E il raìs allora cambia discorso. «Noi non chiediamo la luna - dice - chiediamo solo ciò che ci è stato offerto. Che la road map sia attuata... E invece continua l'escalation militare: contro la nostra gente, i nostri campi, le nostre infrastrutture... E questo muro di separazione, Muro di Berlino... Hanno sbarrato anche la via che collega la Chiesa della Natività di Betlemme col Santo Sepolcro di Gerusalemme. Mai chiusa prima nella storia. Come può essere accettato? Ricordate quando i talebani hanno toccato i Buddah quale è stata la reazione? E invece qui...». Mostra delle fotografie: la statua della Madonna bersagliata a Betlemme, una chiesa distrutta… « Here we are », a questo punto siamo. E sospira, stanco. Si rianima per continuare a parlare del «Muro di Berlino»: «Hanno confiscato il 58 per cento delle nostre terre, guardate». Indica una mappa appesa alla parente con il tracciato della barriera. «Che cosa ci resta? Cantoni? Magari! Prigioni sono! Non abbastanza per instaurare il nostro Stato della Palestina...».

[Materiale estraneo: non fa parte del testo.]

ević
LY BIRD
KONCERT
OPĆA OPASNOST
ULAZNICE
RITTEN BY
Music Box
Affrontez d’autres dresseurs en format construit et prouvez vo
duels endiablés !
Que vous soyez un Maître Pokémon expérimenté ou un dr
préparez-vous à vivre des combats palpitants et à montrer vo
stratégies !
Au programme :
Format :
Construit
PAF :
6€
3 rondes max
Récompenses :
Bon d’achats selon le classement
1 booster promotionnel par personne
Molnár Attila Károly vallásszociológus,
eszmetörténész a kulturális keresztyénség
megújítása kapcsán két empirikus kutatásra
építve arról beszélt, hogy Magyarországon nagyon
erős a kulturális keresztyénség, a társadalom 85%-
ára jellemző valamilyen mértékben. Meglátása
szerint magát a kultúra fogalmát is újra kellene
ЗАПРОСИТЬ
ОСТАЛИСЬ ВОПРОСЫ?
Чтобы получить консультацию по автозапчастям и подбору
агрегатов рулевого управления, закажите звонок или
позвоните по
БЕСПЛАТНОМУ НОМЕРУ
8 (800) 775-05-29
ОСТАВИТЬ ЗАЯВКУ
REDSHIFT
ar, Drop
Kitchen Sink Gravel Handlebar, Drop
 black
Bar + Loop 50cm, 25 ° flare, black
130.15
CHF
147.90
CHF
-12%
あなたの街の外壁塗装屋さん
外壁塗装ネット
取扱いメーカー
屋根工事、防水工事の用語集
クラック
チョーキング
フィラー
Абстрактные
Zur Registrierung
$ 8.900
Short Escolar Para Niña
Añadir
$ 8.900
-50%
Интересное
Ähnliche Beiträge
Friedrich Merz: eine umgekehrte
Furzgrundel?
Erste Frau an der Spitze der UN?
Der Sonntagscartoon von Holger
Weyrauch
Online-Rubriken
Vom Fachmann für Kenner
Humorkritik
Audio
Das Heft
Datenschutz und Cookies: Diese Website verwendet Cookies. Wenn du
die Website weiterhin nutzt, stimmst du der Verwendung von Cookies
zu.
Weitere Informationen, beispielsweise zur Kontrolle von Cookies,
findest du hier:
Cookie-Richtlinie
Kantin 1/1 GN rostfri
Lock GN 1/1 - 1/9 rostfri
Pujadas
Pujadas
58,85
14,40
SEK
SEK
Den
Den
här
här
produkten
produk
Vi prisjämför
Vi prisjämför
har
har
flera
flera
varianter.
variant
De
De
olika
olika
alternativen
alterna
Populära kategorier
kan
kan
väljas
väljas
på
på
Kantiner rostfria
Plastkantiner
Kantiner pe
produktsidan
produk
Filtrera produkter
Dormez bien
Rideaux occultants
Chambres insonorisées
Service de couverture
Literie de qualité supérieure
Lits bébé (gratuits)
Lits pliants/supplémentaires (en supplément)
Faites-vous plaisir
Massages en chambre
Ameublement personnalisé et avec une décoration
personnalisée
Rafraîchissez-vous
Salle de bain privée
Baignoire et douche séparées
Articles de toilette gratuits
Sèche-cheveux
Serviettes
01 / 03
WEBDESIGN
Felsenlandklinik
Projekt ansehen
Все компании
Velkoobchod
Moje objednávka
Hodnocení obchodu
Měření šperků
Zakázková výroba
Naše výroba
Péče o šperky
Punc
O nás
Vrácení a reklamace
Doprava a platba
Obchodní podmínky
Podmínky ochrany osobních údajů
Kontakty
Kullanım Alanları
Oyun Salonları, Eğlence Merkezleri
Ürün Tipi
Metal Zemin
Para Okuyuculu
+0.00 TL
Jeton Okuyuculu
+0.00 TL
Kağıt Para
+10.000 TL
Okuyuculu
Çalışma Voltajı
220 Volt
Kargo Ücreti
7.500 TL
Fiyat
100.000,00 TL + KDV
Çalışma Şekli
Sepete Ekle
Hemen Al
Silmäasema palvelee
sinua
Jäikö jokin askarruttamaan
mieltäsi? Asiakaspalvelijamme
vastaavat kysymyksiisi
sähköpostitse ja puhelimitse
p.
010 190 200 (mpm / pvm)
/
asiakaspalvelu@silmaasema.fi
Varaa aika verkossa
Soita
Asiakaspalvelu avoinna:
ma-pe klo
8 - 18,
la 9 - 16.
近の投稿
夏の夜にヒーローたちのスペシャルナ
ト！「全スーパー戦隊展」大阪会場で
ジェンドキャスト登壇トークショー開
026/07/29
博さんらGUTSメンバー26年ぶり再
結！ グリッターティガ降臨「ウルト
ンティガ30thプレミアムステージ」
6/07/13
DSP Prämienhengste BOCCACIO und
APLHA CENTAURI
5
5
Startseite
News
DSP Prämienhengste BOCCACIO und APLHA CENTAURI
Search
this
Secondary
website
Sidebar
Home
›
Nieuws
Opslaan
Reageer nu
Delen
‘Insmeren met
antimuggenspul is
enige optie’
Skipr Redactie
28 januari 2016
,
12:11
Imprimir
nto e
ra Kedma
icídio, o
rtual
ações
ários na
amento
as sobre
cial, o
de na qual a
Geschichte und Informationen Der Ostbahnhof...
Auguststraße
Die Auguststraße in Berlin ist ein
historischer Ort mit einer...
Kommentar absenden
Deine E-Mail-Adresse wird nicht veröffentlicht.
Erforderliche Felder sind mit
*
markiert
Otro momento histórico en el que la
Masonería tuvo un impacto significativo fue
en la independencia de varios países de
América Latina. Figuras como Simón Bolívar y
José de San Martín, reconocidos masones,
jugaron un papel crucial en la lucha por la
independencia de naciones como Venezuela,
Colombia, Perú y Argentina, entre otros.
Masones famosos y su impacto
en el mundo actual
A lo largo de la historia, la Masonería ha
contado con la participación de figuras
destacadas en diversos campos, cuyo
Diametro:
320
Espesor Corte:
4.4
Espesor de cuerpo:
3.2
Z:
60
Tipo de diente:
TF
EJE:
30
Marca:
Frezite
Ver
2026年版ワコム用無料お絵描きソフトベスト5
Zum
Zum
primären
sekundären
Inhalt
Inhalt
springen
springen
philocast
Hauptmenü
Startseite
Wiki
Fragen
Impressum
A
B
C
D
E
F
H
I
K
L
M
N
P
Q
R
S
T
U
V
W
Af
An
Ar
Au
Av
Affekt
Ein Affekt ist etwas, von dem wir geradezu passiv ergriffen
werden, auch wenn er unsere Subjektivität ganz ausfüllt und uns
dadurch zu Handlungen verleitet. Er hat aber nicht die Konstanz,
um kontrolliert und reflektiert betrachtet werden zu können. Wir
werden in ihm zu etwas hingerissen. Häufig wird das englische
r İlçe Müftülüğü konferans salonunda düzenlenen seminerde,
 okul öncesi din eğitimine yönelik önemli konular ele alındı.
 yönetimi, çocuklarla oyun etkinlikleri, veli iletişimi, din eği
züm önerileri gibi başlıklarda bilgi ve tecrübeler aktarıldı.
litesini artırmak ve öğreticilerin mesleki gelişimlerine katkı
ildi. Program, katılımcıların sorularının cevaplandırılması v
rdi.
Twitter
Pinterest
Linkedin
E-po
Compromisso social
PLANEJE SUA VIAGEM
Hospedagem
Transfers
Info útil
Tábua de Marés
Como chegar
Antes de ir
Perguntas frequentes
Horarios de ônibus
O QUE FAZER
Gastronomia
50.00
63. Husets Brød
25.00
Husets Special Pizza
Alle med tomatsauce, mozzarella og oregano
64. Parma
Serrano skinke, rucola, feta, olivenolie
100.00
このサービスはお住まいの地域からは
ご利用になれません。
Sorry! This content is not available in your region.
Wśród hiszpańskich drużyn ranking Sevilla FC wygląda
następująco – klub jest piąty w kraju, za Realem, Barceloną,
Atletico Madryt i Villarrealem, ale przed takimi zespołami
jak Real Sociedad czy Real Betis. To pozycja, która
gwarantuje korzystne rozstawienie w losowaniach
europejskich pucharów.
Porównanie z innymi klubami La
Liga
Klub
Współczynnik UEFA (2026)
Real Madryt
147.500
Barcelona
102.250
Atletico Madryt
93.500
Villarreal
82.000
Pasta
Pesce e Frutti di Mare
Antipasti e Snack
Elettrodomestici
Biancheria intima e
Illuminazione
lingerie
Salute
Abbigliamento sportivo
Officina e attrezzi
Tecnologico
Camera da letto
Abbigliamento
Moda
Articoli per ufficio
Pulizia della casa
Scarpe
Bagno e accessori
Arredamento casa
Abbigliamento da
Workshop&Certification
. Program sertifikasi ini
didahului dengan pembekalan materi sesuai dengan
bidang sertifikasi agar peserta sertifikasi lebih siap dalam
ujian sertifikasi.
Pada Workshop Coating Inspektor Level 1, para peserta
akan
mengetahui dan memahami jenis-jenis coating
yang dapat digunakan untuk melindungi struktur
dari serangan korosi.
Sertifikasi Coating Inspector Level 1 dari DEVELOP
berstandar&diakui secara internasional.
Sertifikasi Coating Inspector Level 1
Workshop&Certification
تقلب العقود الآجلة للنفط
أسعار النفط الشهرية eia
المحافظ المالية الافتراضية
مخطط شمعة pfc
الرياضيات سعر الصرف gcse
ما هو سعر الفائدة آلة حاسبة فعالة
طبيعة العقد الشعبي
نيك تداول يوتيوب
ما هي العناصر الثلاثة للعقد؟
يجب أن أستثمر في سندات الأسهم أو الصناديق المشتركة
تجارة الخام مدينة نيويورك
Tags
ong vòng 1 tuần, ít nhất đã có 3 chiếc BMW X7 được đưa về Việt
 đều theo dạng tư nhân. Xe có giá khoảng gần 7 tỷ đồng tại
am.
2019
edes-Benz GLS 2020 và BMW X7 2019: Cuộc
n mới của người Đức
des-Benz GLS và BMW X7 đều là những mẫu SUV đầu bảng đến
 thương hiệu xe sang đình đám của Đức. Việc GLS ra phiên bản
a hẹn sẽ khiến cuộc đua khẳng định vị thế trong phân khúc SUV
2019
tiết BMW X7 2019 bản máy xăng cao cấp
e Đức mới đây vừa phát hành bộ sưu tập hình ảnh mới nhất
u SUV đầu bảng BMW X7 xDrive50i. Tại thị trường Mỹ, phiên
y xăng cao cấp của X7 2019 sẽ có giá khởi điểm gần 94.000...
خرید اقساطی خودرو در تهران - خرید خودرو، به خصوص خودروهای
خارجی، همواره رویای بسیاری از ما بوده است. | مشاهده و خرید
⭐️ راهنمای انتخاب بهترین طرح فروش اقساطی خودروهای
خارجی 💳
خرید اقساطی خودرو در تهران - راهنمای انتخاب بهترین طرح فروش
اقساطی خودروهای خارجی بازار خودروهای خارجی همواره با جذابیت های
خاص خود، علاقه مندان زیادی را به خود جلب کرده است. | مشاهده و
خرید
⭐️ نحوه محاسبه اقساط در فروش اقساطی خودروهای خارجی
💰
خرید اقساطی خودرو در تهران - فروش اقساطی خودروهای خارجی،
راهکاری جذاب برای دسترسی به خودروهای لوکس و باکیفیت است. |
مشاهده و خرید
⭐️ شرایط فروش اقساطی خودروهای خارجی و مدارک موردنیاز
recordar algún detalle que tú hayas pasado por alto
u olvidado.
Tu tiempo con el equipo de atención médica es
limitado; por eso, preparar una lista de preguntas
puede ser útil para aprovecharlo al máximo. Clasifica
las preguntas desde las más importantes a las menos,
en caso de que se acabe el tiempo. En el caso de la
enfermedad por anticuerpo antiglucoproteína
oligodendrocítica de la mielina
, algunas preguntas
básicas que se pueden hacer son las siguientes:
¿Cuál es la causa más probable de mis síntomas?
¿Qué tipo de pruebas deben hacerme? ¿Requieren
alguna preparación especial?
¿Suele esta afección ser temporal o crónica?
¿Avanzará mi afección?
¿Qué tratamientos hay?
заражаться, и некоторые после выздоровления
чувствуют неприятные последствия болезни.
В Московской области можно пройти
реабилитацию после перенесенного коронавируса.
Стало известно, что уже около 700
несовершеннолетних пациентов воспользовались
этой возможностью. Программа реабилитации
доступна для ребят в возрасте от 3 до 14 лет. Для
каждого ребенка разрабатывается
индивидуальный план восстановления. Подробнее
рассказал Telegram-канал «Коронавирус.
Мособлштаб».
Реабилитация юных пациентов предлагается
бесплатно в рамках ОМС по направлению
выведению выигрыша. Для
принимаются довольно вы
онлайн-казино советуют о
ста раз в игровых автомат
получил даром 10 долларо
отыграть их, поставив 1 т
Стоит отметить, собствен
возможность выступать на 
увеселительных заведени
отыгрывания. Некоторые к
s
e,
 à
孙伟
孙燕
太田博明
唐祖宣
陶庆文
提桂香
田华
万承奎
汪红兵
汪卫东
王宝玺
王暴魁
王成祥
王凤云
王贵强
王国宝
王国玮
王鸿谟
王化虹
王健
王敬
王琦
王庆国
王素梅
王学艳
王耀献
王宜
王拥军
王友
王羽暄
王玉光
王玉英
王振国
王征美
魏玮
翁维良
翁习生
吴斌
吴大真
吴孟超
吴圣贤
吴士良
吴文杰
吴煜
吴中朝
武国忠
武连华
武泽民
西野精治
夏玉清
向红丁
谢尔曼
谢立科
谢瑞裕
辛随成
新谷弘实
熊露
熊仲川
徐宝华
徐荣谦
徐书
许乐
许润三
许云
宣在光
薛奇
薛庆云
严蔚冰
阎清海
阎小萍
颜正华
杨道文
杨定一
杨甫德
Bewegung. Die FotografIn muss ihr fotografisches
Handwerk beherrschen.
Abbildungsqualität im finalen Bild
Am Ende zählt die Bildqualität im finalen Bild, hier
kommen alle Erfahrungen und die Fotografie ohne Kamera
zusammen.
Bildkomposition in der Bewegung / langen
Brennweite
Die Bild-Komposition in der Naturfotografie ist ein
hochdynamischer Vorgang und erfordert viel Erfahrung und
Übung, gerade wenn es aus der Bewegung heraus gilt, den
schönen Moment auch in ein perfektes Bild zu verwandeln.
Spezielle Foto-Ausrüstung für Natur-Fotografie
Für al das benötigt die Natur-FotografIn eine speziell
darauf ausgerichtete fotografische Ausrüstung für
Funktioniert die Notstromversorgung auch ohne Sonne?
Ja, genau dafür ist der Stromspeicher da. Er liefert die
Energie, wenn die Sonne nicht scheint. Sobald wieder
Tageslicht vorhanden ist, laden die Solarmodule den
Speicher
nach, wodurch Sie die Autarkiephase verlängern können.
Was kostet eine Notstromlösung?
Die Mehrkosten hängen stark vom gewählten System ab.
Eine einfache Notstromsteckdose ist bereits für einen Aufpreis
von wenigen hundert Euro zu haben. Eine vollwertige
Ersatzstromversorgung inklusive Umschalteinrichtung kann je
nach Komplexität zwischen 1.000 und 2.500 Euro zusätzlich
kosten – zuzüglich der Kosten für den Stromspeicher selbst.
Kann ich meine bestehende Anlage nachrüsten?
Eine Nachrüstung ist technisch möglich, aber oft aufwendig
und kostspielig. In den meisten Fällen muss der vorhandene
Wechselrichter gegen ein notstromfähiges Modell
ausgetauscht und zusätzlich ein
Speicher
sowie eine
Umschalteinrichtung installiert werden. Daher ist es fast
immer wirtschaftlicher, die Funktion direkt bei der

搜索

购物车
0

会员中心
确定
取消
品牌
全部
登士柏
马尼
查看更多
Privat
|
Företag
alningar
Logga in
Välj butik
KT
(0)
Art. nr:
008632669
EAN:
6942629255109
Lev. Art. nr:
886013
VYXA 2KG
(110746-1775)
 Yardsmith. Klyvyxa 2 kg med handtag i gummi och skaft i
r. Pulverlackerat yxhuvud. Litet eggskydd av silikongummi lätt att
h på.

«Tutto stanno distruggendo: il piano Tenet, l'intesa di Taba, Wye River, l'accordo al giardino delle rose che ho firmato col mio amico Rabin, ricordate? Tutto distrutto… Ogni giorno mandano elicotteri, razzi, tank, e bulldozer, che devastano le nostre campagne». Un altro aneddoto per i ragazzi europei: «San Pietro andando da qui a Roma portò con sé dei piccoli alberi di ulivo». Chiude le mani come a tenere delle piantine. «Il Papa me l'ha raccontato, quando ci siamo incontrati nel 1982 in Vaticano. "Vedi questi alberi intorno a noi? - mi disse -. Sono palestinesi…". Il 64 per cento dei nostri ulivi sono stati distrutti dagli israeliani. Quanti anni, quanti soldi ci vorranno per ricostruire tutto...». Sospira, fa la faccia triste. « Here we are . Anche gli americani hanno bloccato gli aiuti. Mandano solo soldi a Israele per il Muro...». Si interrompe. E' il momento delle fotografie («il suo preferito», dice un collaboratore). Il raìs ringrazia e saluta. Con un appello finale: «L'Europa nei prossimi mesi ha un ruolo importante. Perché gli Stati Uniti sono in campagna elettorale e sono completamente concentrati sul voto. L'Europa è fondamentale, non lo dovete dimenticare».

Si sta facendo tardi, tra un po' il check point per uscire da Ramallah chiude. «Tardi? - dice un suo assistente -. Non per il raìs. Lavora con noi la mattina, una breve pausa, quindi riprendiamo alle 5 del pomeriggio fino alle 2 di notte. E poi lui va avanti da solo». Ormai anche molti dei suoi ex fedelissimi lo vorrebbero, ma a 75 anni il vecchio Abu Ammar non ha nessuna intenzione di andare in pensione.